What is expected
Without the pictures, set down everything in the listing exactly.

--- START ---

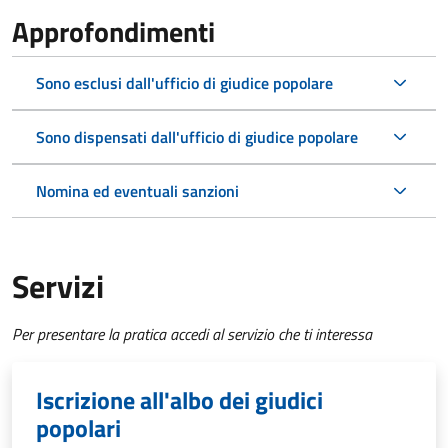
Approfondimenti
Sono esclusi dall'ufficio di giudice popolare
Sono dispensati dall'ufficio di giudice popolare
Nomina ed eventuali sanzioni
Servizi
Per presentare la pratica accedi al servizio che ti interessa
Iscrizione all'albo dei giudici
popolari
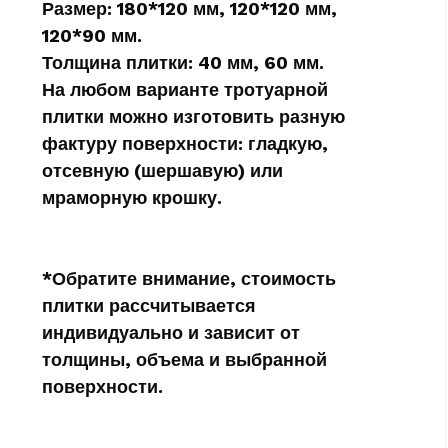
Размер:
180*120 мм, 120*120 мм,
120*90 мм.
Толщина плитки:
40 мм, 60 мм.
На любом варианте тротуарной
плитки можно изготовить разную
фактуру поверхности:
гладкую,
отсевную (шершавую) или
мраморную крошку.
*Обратите внимание, стоимость
плитки рассчитывается
индивидуально и зависит от
толщины, объема и выбранной
поверхности.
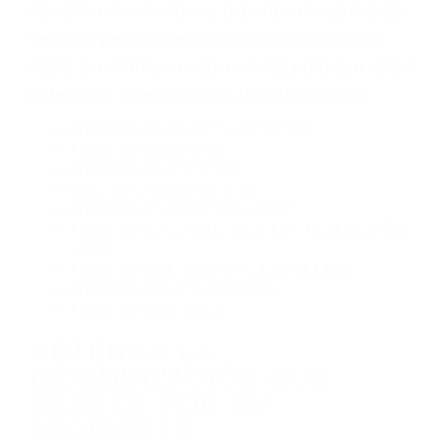
Envío de mensajes de texto al conducir
Exceso de velocidad
El no obedecer las señales de tráfico
Conducir de manera imprudente
Conducir bajo los efectos del alcohol
Reventón de llanta o neumático
OBTENGA AYUDA LEGAL
DE ABOGADOS DE
ACCIDENTES DE CARRO
EN BAKERSFIELD CA
Nuestros reconocidos y expertos abogados de
lesiones personales en Bakersfield lucharán
hasta las últimas consecuencias para que usted
obtenga la indemnización que merece por:
Accidentes de vehículos y automóviles
Accidentes de camiones
Accidentes de motocicletas
Lesiones en barcos y aviones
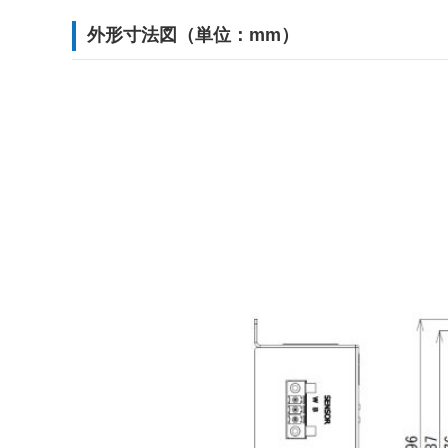
外形寸法図（単位：mm）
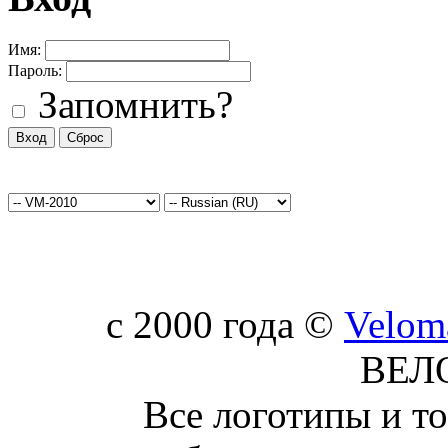
Имя:
Пароль:
Запомнить?
c 2000 года ©
Velom
ВЕЛ
Все логотипы и т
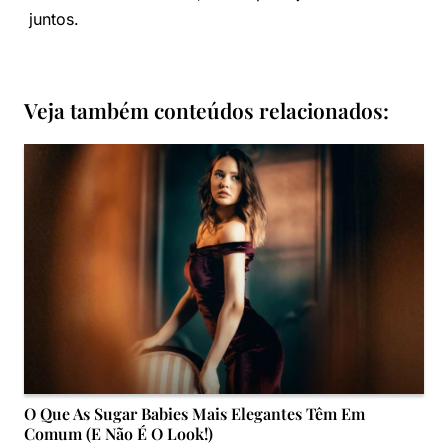
juntos.
Veja também conteúdos relacionados:
O Que As Sugar Babies Mais Elegantes Têm Em
Comum (e Não É O Look!)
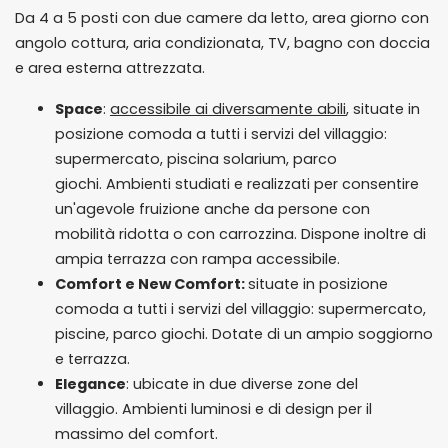
Da 4 a 5 posti con due camere da letto, area giorno con
angolo cottura, aria condizionata, TV, bagno con doccia
e area esterna attrezzata.
Space
:
accessibile ai diversamente abili
, situate in
posizione comoda a tutti i servizi del villaggio:
supermercato, piscina solarium, parco
giochi. Ambienti studiati e realizzati per consentire
un'agevole fruizione anche da persone con
mobilità ridotta o con carrozzina. Dispone inoltre di
ampia terrazza con rampa accessibile.
Comfort e New Comfort:
situate in posizione
comoda a tutti i servizi del villaggio: supermercato,
piscine, parco giochi. Dotate di un ampio soggiorno
e terrazza.
Elegance
: ubicate in due diverse zone del
villaggio. Ambienti luminosi e di design per il
massimo del comfort.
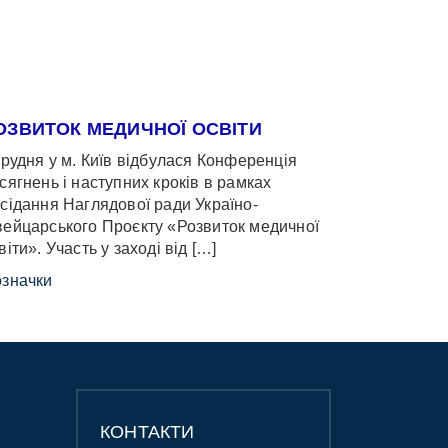
ОЗВИТОК МЕДИЧНОЇ ОСВІТИ
грудня у м. Київ відбулася Конференція
сягнень і наступних кроків в рамках
сідання Наглядової ради Україно-
ейцарського Проєкту «Розвиток медичної
віти». Участь у заході від […]
значки
КОНТАКТИ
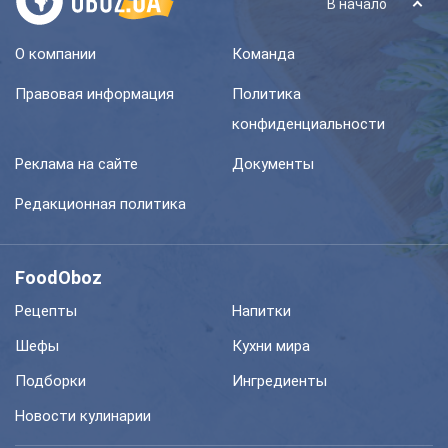
В начало
О компании
Команда
Правовая информация
Политика
конфиденциальности
Реклама на сайте
Документы
Редакционная политика
FoodOboz
Рецепты
Напитки
Шефы
Кухни мира
Подборки
Ингредиенты
Новости кулинарии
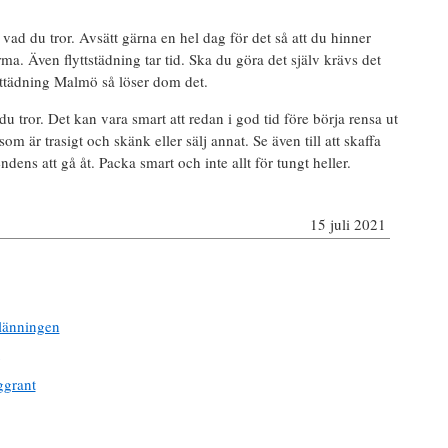
än vad du tror. Avsätt gärna en hel dag för det så att du hinner
ma. Även flyttstädning tar tid. Ska du göra det själv krävs det
tttädning Malmö så löser dom det.
 du tror. Det kan vara smart att redan i god tid före börja rensa ut
som är trasigt och skänk eller sälj annat. Se även till att skaffa
ndens att gå åt. Packa smart och inte allt för tungt heller.
15 juli 2021
klänningen
ggrant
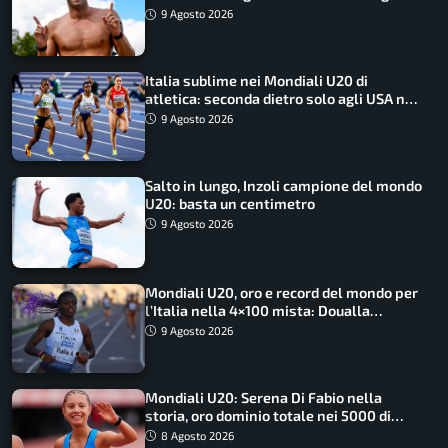
9 Agosto 2026
Italia sublime nei Mondiali U20 di
atletica: seconda dietro solo agli USA nel
medagliere
9 Agosto 2026
Salto in lungo, Inzoli campione del mondo
U20: basta un centimetro
9 Agosto 2026
Mondiali U20, oro e record del mondo per
l’Italia nella 4×100 mista: Doualla
straordinaria
9 Agosto 2026
Mondiali U20: Serena Di Fabio nella
storia, oro dominio totale nei 5000 di
marcia
8 Agosto 2026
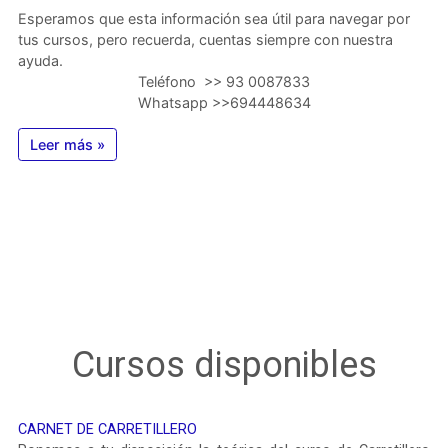
Esperamos que esta información sea útil para navegar por
tus cursos, pero recuerda, cuentas siempre con nuestra
ayuda.
Teléfono >> 93 0087833
Whatsapp >>694448634
Leer más »
Cursos disponibles
CARNET DE CARRETILLERO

--- END ---

Answer section
Approfondimenti
Sono esclusi dall'ufficio di giudice popolare
Sono dispensati dall'ufficio di giudice popolare
Nomina ed eventuali sanzioni
Servizi
Per presentare la pratica accedi al servizio che ti interessa
Iscrizione all'albo dei giudici
popolari
Размер:
180*120 мм, 120*120 мм,
120*90 мм.
Толщина плитки:
40 мм, 60 мм.
На любом варианте тротуарной
плитки можно изготовить разную
фактуру поверхности:
гладкую,
отсевную (шершавую) или
мраморную крошку.
*Обратите внимание, стоимость
плитки рассчитывается
индивидуально и зависит от
толщины, объема и выбранной
поверхности.
Envío de mensajes de texto al conducir
Exceso de velocidad
El no obedecer las señales de tráfico
Conducir de manera imprudente
Conducir bajo los efectos del alcohol
Reventón de llanta o neumático
OBTENGA AYUDA LEGAL
DE ABOGADOS DE
ACCIDENTES DE CARRO
EN BAKERSFIELD CA
Nuestros reconocidos y expertos abogados de
lesiones personales en Bakersfield lucharán
hasta las últimas consecuencias para que usted
obtenga la indemnización que merece por:
Accidentes de vehículos y automóviles
Accidentes de camiones
Accidentes de motocicletas
Lesiones en barcos y aviones
外形寸法図（単位：mm）
Имя:
Пароль:
Запомнить?
c 2000 года ©
Velom
ВЕЛ
Все логотипы и т
juntos.
Veja também conteúdos relacionados:
O Que As Sugar Babies Mais Elegantes Têm Em
Comum (e Não É O Look!)
Da 4 a 5 posti con due camere da letto, area giorno con
angolo cottura, aria condizionata, TV, bagno con doccia
e area esterna attrezzata.
Space
:
accessibile ai diversamente abili
, situate in
posizione comoda a tutti i servizi del villaggio:
supermercato, piscina solarium, parco
giochi. Ambienti studiati e realizzati per consentire
un'agevole fruizione anche da persone con
mobilità ridotta o con carrozzina. Dispone inoltre di
ampia terrazza con rampa accessibile.
Comfort e New Comfort:
situate in posizione
comoda a tutti i servizi del villaggio: supermercato,
piscine, parco giochi. Dotate di un ampio soggiorno
e terrazza.
Elegance
: ubicate in due diverse zone del
villaggio. Ambienti luminosi e di design per il
massimo del comfort.
ОЗВИТОК МЕДИЧНОЇ ОСВІТИ
грудня у м. Київ відбулася Конференція
сягнень і наступних кроків в рамках
сідання Наглядової ради Україно-
ейцарського Проєкту «Розвиток медичної
віти». Участь у заході від […]
значки
КОНТАКТИ
В начало
О компании
Команда
Правовая информация
Политика
конфиденциальности
Реклама на сайте
Документы
Редакционная политика
FoodOboz
Рецепты
Напитки
Шефы
Кухни мира
Подборки
Ингредиенты
Новости кулинарии
än vad du tror. Avsätt gärna en hel dag för det så att du hinner
ma. Även flyttstädning tar tid. Ska du göra det själv krävs det
tttädning Malmö så löser dom det.
 du tror. Det kan vara smart att redan i god tid före börja rensa ut
som är trasigt och skänk eller sälj annat. Se även till att skaffa
ndens att gå åt. Packa smart och inte allt för tungt heller.
15 juli 2021
klänningen
ggrant
9 Agosto 2026
Italia sublime nei Mondiali U20 di
atletica: seconda dietro solo agli USA nel
medagliere
9 Agosto 2026
Salto in lungo, Inzoli campione del mondo
U20: basta un centimetro
9 Agosto 2026
Mondiali U20, oro e record del mondo per
l’Italia nella 4×100 mista: Doualla
straordinaria
9 Agosto 2026
Mondiali U20: Serena Di Fabio nella
storia, oro dominio totale nei 5000 di
marcia
8 Agosto 2026
Esperamos que esta información sea útil para navegar por
tus cursos, pero recuerda, cuentas siempre con nuestra
ayuda.
Teléfono >> 93 0087833
Whatsapp >>694448634
Leer más »
Cursos disponibles
CARNET DE CARRETILLERO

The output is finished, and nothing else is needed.